February 5, 202130/1006 min
Staring
Joe Anderson, Charlotte Kirk , Steven Waddington, Sean Pertwee
Written by
Edward Evers-Swindell, Charlotte Kirk, Neil Marshall
Directed by
Neil Marshall
Run Time
1h 50min
Release Date
February 5th, 2021
Overall Score
Rating Summary

England in 1665 was not the time or place to be, especially if you were a woman. As the plague made its way through the population it didn’t take much for a woman to be accused of being a witch and thus burned at the stake. This was a common practice in both Europe and North America, where an estimated 500,000 women were killed after being suspected of being in cahoots with the devil. None of that sounds like a good time, but it does sound like a good place to set a horror movie, and director Neil Marshall (The Descent) has decided to bring it to the screen.

Grace Haverstock ( Charlotte Kirk) is a happy wife with her husband Joseph (Joe Anderson) and their infant daughter. Their lives though are torn apart when Joseph gets sick and instead of putting his family at risk he ends his own life. Grace though is not a feeble woman who relies on a man to help her get through life, she intends to carry on and provide for her and her child. Things though get tough when the Squire (Steven Waddington ) demands she pay her rent and when she can’t, The Squire offers to give her a way where she would never have to worry about rent again. Grace refuses that preposition and when she fights him off, he decides to get back at her buy accusing her of witchery. This of course gets the town all riled up as everyone gets ready to watch another witch burn. Grace is of course tortured in many excruciating ways, but she will not break, as well as never look like woman who had no more than a hard day cleaning the house. No, Grace will not go quietly into the night and eventually she gets the upper hand, which does not bode well for her accusers.

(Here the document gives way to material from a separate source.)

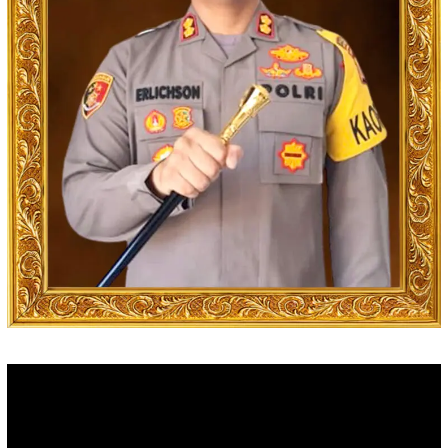
Video
Player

After being disappointed in how his version of Hellboy went, Neil Marshall has returned to his roots of a lower budget horror film to make things right. Written by himself as well as Charlotte Kirk and Edward Evers-Swindell, The Reckoning tried to put a face or two to those many woman who were killed back then. That though is about the only good thing about this film and really it was more of a gesture, if that. The Reckoning succeeds in having that low budget feel to it in an old network TV movie kind of way. Inexpensive I can handle, what I can’t take is a bad story and some of the acting choices that were made. Add to the fact that for a woman living in 1665, Kirk looks like she just got off the cover of a magazine, which doesn’t really fit in with the rest of the time and place. Plus the other things that happen in the film had me thinking that maybe all of that was intentional and this was all meant for a laugh and not to scare you. And if that was the case, unfortunately they don’t accomplish in that regard either. For me there is nothing here to like, except what might be the best death by a wagon, but as for the rest of The Reckoning it just felt like watching it was a slow death.